# EXERCISE AIM
Among the lines below, keep only those from the one containing "standing UTI Dyer Cases in" through the one containing "Investment Target", and reproduce them exactly.

[Page-level text extractions]
--- START ---

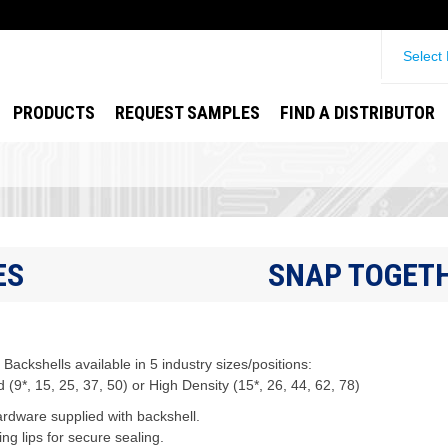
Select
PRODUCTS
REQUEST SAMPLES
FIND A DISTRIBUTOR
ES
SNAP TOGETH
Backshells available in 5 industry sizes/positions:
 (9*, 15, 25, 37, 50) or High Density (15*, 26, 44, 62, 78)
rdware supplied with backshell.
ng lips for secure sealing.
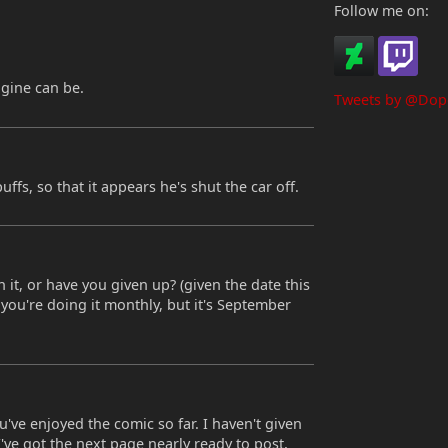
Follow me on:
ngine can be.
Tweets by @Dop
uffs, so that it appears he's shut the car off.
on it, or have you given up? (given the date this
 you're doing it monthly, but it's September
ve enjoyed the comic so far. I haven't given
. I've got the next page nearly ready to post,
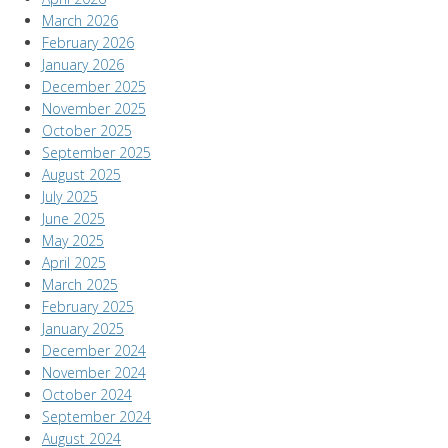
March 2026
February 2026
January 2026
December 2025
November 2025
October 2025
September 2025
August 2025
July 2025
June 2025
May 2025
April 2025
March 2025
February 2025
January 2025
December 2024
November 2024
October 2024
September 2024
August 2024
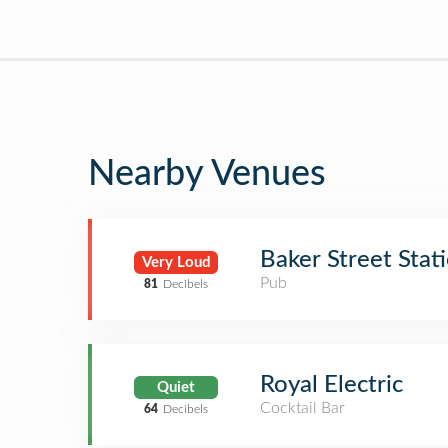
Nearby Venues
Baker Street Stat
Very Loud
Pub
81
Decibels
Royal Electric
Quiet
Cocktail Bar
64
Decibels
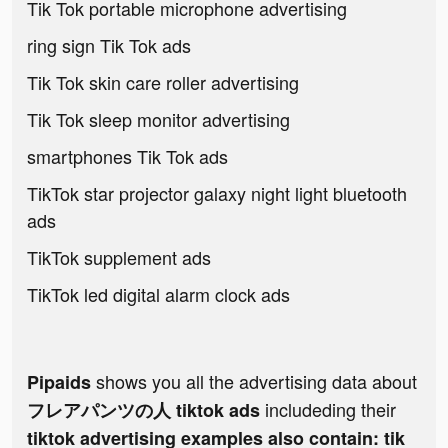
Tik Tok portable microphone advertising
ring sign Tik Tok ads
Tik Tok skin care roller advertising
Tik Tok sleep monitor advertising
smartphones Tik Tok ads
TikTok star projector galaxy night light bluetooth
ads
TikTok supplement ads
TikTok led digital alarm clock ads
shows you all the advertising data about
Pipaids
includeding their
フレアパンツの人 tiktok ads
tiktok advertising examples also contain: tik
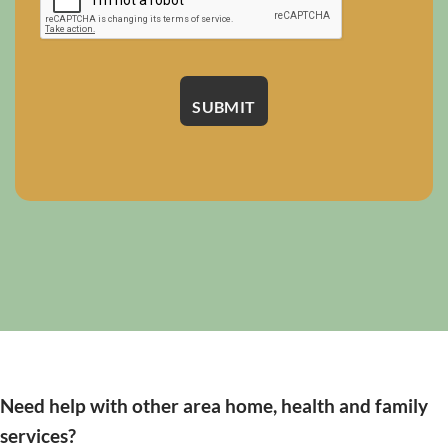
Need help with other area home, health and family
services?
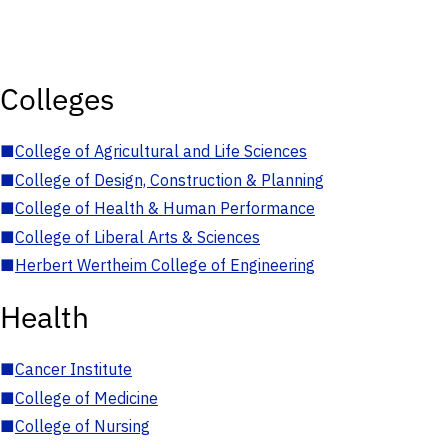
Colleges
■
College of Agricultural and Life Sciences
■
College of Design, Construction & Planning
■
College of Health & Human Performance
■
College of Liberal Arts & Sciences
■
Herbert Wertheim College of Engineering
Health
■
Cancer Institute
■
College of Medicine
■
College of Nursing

--- END ---
--- START ---

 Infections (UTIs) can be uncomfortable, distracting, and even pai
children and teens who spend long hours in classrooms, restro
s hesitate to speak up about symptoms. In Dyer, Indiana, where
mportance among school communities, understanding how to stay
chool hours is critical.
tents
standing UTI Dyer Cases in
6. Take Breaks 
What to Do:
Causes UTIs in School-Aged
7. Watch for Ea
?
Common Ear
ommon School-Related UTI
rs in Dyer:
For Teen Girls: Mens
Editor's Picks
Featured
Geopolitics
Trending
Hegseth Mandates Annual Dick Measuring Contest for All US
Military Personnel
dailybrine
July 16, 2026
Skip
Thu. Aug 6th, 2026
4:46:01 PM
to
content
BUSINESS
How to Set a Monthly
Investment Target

--- END ---

# REPLY
standing UTI Dyer Cases in
6. Take Breaks 
What to Do:
Causes UTIs in School-Aged
7. Watch for Ea
?
Common Ear
ommon School-Related UTI
rs in Dyer:
For Teen Girls: Mens
Editor's Picks
Featured
Geopolitics
Trending
Hegseth Mandates Annual Dick Measuring Contest for All US
Military Personnel
dailybrine
July 16, 2026
Skip
Thu. Aug 6th, 2026
4:46:01 PM
to
content
BUSINESS
How to Set a Monthly
Investment Target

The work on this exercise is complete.